Creating a CollectionBuilder-CSV Instance from Our Migration Collection
This post is essentially a CollectionBuilder-CSV follow-up to Creating a Migration Collection, intended to document the path I’ve taken and the decisions I made when creating a first cut of Digital.Grinnell content using the aformentioned CollectionBuilder-CSV.
CB-CSV_DG-01
With few notable exceptions, everything mentioned below will be visible in a new public GitHub repo at Digital-Grinnell/CB-CSV_DG-01.
Corresponding Google Sheet
One of the exceptions: the project’s metadata CSV in a time-stamped tab at https://docs.google.com/spreadsheets/d/1ic4PxHDbuzDrmf4YtauhC4vEQJxt3QSH8bYfLBCM3Gc/.
Other worksheets/tabs in the Google Sheet contain:
Sheet 1 = the initial imported demo data from the CollectionBuilder-CSV Metadata Template
mods.csv = original MODS metadata .csv as exported from Digital.Grinnell and described in Creating a Migration Collection.
Creating the Development Environment
The steps required to create a CollectionBuilder-CSV instance are well-documented in the CollectionBuilder Docs.

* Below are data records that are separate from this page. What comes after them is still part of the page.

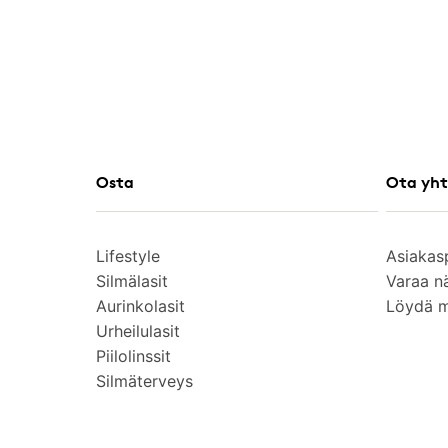
Osta
Ota yht
Lifestyle
Asiakas
Silmälasit
Varaa n
Aurinkolasit
Löydä 
Urheilulasit
Piilolinssit
Silmäterveys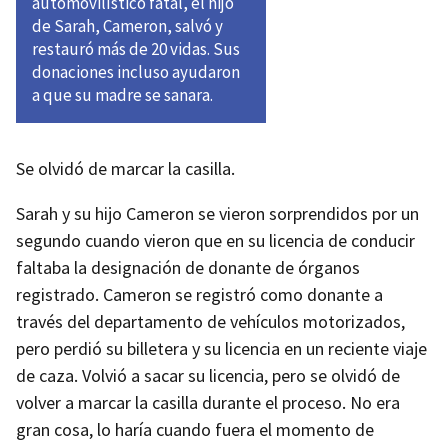
automovilístico fatal, el hijo
de Sarah, Cameron, salvó y
restauró más de 20 vidas. Sus
donaciones incluso ayudaron
a que su madre se sanara.
Se olvidó de marcar la casilla.
Sarah y su hijo Cameron se vieron sorprendidos por un
segundo cuando vieron que en su licencia de conducir
faltaba la designación de donante de órganos
registrado. Cameron se registró como donante a
través del departamento de vehículos motorizados,
pero perdió su billetera y su licencia en un reciente viaje
de caza. Volvió a sacar su licencia, pero se olvidó de
volver a marcar la casilla durante el proceso. No era
gran cosa, lo haría cuando fuera el momento de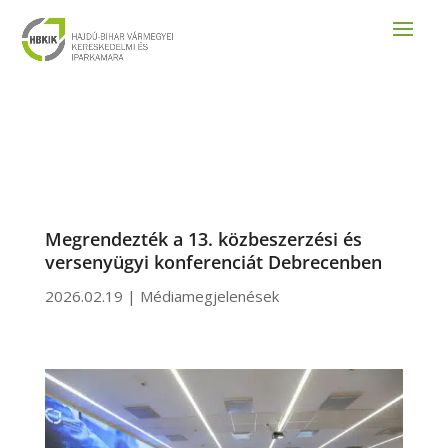
Megrendezték a 13. közbeszerzési és
versenyügyi konferenciát Debrecenben
2026.02.19
|
Médiamegjelenések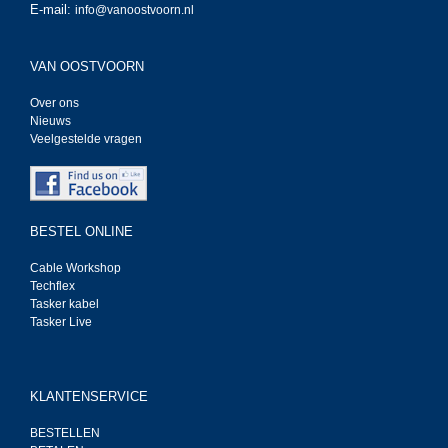
E-mail:
info@vanoostvoorn.nl
VAN OOSTVOORN
Over ons
Nieuws
Veelgestelde vragen
BESTEL ONLINE
Cable Workshop
Techflex
Tasker kabel
Tasker Live
KLANTENSERVICE
BESTELLEN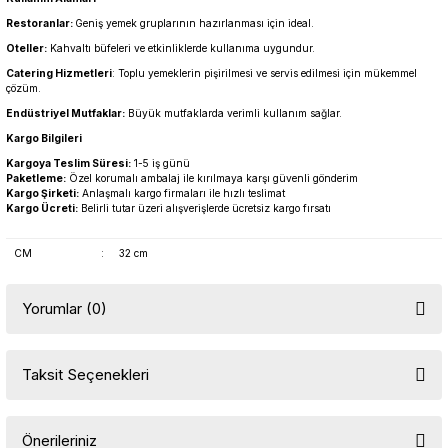
Restoranlar:
Geniş yemek gruplarının hazırlanması için ideal.
Oteller:
Kahvaltı büfeleri ve etkinliklerde kullanıma uygundur.
Catering Hizmetleri
: Toplu yemeklerin pişirilmesi ve servis edilmesi için mükemmel
çözüm.
Endüstriyel Mutfaklar:
Büyük mutfaklarda verimli kullanım sağlar.
Kargo Bilgileri
Kargoya Teslim Süresi:
1-5 iş günü
Paketleme:
Özel korumalı ambalaj ile kırılmaya karşı güvenli gönderim
Kargo Şirketi:
Anlaşmalı kargo firmaları ile hızlı teslimat
Kargo Ücreti:
Belirli tutar üzeri alışverişlerde ücretsiz kargo fırsatı
CM
:
32 cm
Yorumlar (0)
Taksit Seçenekleri
Bu ürüne ilk yorumu siz yapın!
Önerileriniz
Yorum Yaz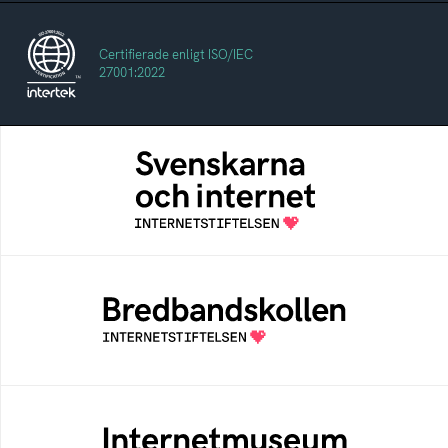
Certifierade enligt ISO/IEC
27001:2022
Svenskarna och internet
En årlig studie av svenska folkets
internetvanor
Bredbandskollen
Bredbandskollen är ett oberoende
konsumentverktyg som drivs av
Internetstiftelsen
Internetmuseum
Ett digitalt museum som byggts, och kureras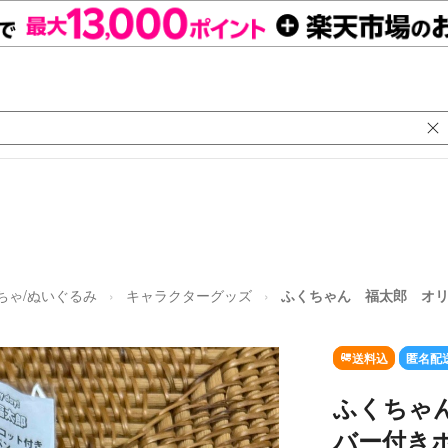
ちゃ/ぬいぐるみ
キャラクターグッズ
ふくちゃん 福太郎 オ
送料込
匿名配
ふくちゃ
バー付き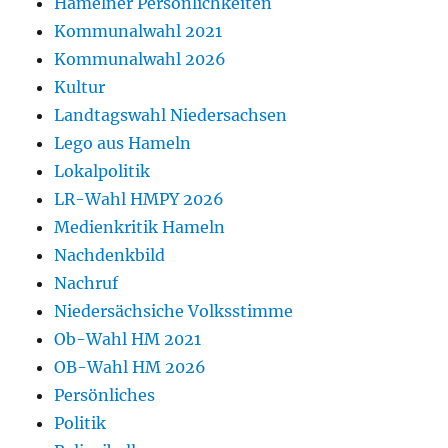
Hamelner Persönlichkeiten
Kommunalwahl 2021
Kommunalwahl 2026
Kultur
Landtagswahl Niedersachsen
Lego aus Hameln
Lokalpolitik
LR-Wahl HMPY 2026
Medienkritik Hameln
Nachdenkbild
Nachruf
Niedersächsiche Volksstimme
Ob-Wahl HM 2021
OB-Wahl HM 2026
Persönliches
Politik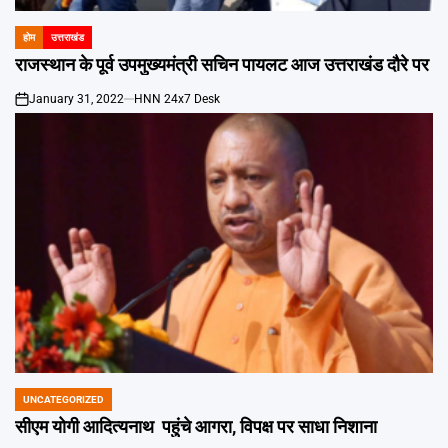
होम
उत्तराखंड
POSTED
IN
राजस्थान के पूर्व उपमुख्यमंत्री सचिन पायलट आज उत्तराखंड दौरे पर
January 31, 2022
HNN 24x7 Desk
on
UNCATEGORIZED
POSTED
IN
सीएम योगी आदित्यनाथ पहुंचे आगरा, विपक्ष पर साधा निशाना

I selected the CollectionBuilder-CSV version of CB, and because my development enviroment will be on a Mac, I consistenly selected Mac-specific options throughout the process, including the use of Homebrew whenever it was an option.
An ordered list of documentation sections I followed includes:
- CollectionBuilder Docs
- Templates
- GitHub
- I skipped this section because I am already familiar with GitHub use.
- Git Setup
- I skipped this section because Git is already properly configured on my Mac.
- Get a Text Editor
- I skipped this section because Visual Studio Code is already installed and includes all of the extensions mentioned in the document.
- Install Ruby
- Ruby on Mac - I used all of the recommended commands with Ruby version
3.1.3
.
- Ruby on Mac - I used all of the recommended commands with Ruby version
- Install Jekyll
- Optional Software
- Set Up Project Repository
- I worked through all of the sub-sections here to produce the CB-CSV_DG-01 repository. Most of the work was done using VSCode and it included initial commits and push with project-specific information added to the README.md file.
Adding Metadata
The next task here involves properly populating the project’s metadata CSV in the ready-for-CB tab at https://docs.google.com/spreadsheets/d/1ic4PxHDbuzDrmf4YtauhC4vEQJxt3QSH8bYfLBCM3Gc/. At the time of this writing that tab is just a raw copy of our original MODS metadata .csv as exported from Digital.Grinnell and described in Creating a Migration Collection. Essentially the ready-for-CB tab needs to contain the data that it currently holds, but transformed into a structure matching that of Sheet 1, the initial imported demo data from the CollectionBuilder-CSV Metadata Template.
Using Open Refine?
My first thought was to use Open Refine to manipulate the CSV structure and data, and I do have this tool installed on all of my Macs in case it is needed. However, I’m not a huge fan of Open Refine, in part because it is, in my opinion, Java-based and therefore bloated and cumbersome. My bigger concern is that capturing the transform “process” isn’t a natural thing in Open Refine, and I expect to repeat this same process many times over as we work through each collection of Digital.Grinnell objects. Also, over time I expect to refine and improve the transformation process so I’d like to have the logic captured in a repeatable script rather than a GUI-driven tool.
Python?
Of course! My intent is to create a Python script capable of reading and writing Google Sheet data and structures so that I can create, manage, improve, and above all, repeat my transforms. CollectionBuilder is Jekyll-based so it does not involve Hugo, but the Python scripts in my Hugo Front Matter Tools should still provide a good starting point for crafting scripts to help with this.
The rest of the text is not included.